1. #1
    MembersZone Subscriber

    Join Date
    Sep 2002

    Default School Building Used For Training

    From Peterborough This Week--Peterborough Ontario

    City firefighters were sent back to the classroom this year to learn how to survive.

    Inside the walls of vacant King Edward School on Aylmer Street, a number of realistic scenarios were built inside classrooms to put firefighters through extremely rigorous testing with the emphasis on survival.

    Dave Gillespie, chief training officer with the department, says they received permission from the YMCA to use the building after the organization purchased the property to build a new facility.

    He and firefighter Brian Robinson collected training information from across the country and the United States before retrofitting rooms inside the old school. He adds firefighters added their own innovative ideas to make the training as realistic as possible.

    Scenarios were created to replicate a situation that would put firefighters at risk to teach them different ways of not only saving themselves but their colleagues.

    "This is the most important training we've done in five years," says Mr. Gillespie.

    "It's more than putting out fires. It's about us saving ourselves so we can help people."

    Captain Robert Lloyd instructed some of the training lessons. He says firefighters gained vital experience and learned survival techniques they can use when faced with a real situation.

    Firefighter Tim Sutton says it was useful because no matter what firefighters know, it's useless unless they can save themselves.

    "It opened our eyes to a different way of thinking," says Firefighter Sutton.

    Many fire departments use vacant buildings for training purposes but Mr. Gillespie believes the Peterborough crew is the first to actually convert separate rooms into different training scenarios. Local firefighters and approximately 50 from other departments have trained in King Edward School this year.

    "This is an idea from our department and instructors," says Mr. Gillespie.

    He says the department kept the training quiet because of the controversy surrounding the school. It was purchased by the YMCA and will be destroyed to make way for a new facility.

    One room inside the building was transformed to resemble a building collapse. Rubble was brought in from the Beer Store renovation on Lansdowne Street West and wires were hung from the ceiling. Firefighters played out different scenarios inside the room to learn how to help someone if they are trapped.

    Another room was outfitted with hanging wires to entangle firefighters as they crawled through looking for victims. Other rooms were retrofitted to simulate a three-bedroom apartment complete with furniture and an obstacle maze. The maze impressed Captain Lloyd the most. He says it could be changed to make it more challenging and different every time a firefighter went through it. Debris and other obstacles were scattered about, forcing firefighters to figure out ways to get through. In all scenarios, they were blindfolded to mimic a smoke-filled building.

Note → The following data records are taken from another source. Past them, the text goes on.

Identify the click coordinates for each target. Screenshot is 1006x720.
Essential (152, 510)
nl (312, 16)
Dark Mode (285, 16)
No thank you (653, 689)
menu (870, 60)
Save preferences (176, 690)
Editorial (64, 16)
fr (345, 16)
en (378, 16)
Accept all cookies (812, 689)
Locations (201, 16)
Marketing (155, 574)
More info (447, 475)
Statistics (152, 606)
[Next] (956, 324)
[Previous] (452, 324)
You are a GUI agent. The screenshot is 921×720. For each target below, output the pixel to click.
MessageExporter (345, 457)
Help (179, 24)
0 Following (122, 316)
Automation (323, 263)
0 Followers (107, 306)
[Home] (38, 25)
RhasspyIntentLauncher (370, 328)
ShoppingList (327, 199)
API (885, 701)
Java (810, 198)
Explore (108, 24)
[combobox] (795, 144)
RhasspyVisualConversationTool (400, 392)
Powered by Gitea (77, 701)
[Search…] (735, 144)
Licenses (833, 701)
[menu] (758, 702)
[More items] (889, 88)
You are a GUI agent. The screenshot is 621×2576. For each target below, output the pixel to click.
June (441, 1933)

    Another room was used to teach firefighters how to escape a burning room. Firefighters were told to break through drywall and squeeze through studs in the wall that was constructed.

    Perhaps the most interesting training room was called the Denver Drill. Mr. Gillespie says, in 1992, a firefighter was separated from his crew in Denver and was trapped in a basement room. Firefighters couldn't get the man out and he died even though they could see him. The room was a replica of that situation.

    "Unfortunately, most of the drills we are doing are a result of people dying," says Mr. Gillespie.

    The fire department was to clear out their training equipment inside the school by the end of this week. That will leave the department without a similar training site for now. Mr. Gillespie says all material used to build the scenarios will be stored until another vacant building can be found.

    "I have a couple of leads on other buildings but nothing is firm," he adds.

  2. #2
    Forum Member

    Join Date
    Jan 2005
    Austin, TEXAS


    this is a great idea, when i was in the academy we used an old school (like 1920s old school) for alot of training, it had so much room to do every scenario possible. large buildings like this are great for RIT training!